▶ What the task requires:
Nothing in the listing should be altered when it is copied, and no picture goes into the copy.

Start of Block

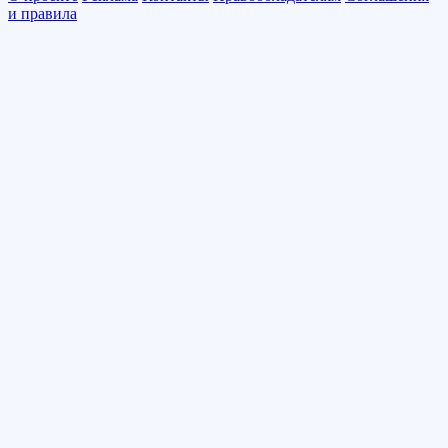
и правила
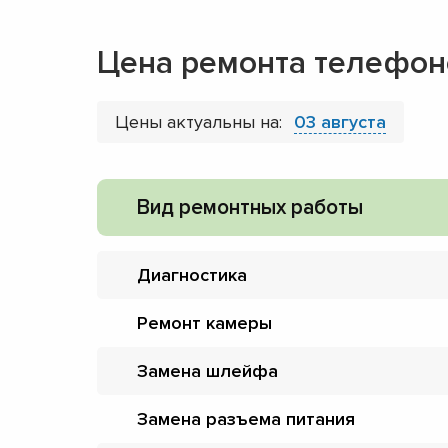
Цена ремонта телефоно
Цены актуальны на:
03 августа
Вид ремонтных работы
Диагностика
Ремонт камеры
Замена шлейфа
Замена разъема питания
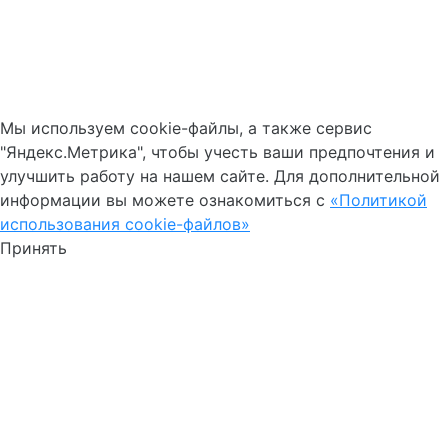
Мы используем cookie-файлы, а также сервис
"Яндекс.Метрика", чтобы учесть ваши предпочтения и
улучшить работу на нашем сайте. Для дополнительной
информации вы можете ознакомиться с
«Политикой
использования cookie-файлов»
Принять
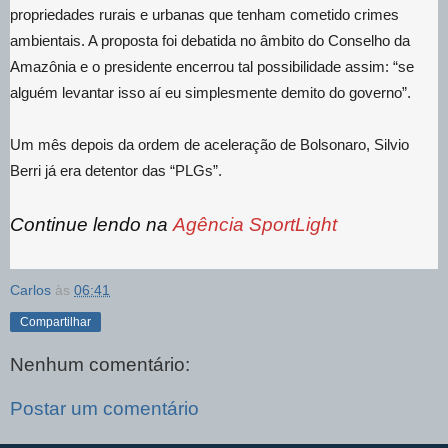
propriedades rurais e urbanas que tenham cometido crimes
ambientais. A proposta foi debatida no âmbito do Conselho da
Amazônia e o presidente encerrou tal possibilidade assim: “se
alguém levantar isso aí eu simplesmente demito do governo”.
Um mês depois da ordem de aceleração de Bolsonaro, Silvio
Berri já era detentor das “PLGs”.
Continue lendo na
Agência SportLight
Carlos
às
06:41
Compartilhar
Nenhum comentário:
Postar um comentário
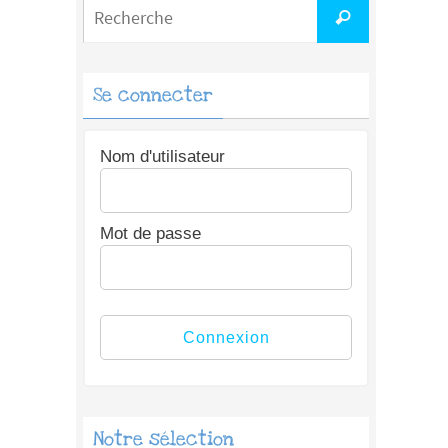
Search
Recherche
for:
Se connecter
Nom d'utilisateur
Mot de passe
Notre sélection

End of Block

▶ Output for this task:
и правила
Цена ремонта телефоно
Цены актуальны на:
03 августа
Вид ремонтных работы
Диагностика
Ремонт камеры
Замена шлейфа
Замена разъема питания
Мы используем cookie-файлы, а также сервис
"Яндекс.Метрика", чтобы учесть ваши предпочтения и
улучшить работу на нашем сайте. Для дополнительной
информации вы можете ознакомиться с
«Политикой
использования cookie-файлов»
Принять
propriedades rurais e urbanas que tenham cometido crimes
ambientais. A proposta foi debatida no âmbito do Conselho da
Amazônia e o presidente encerrou tal possibilidade assim: “se
alguém levantar isso aí eu simplesmente demito do governo”.
Um mês depois da ordem de aceleração de Bolsonaro, Silvio
Berri já era detentor das “PLGs”.
Continue lendo na
Agência SportLight
Carlos
às
06:41
Compartilhar
Nenhum comentário:
Postar um comentário
Search
Recherche
for:
Se connecter
Nom d'utilisateur
Mot de passe
Notre sélection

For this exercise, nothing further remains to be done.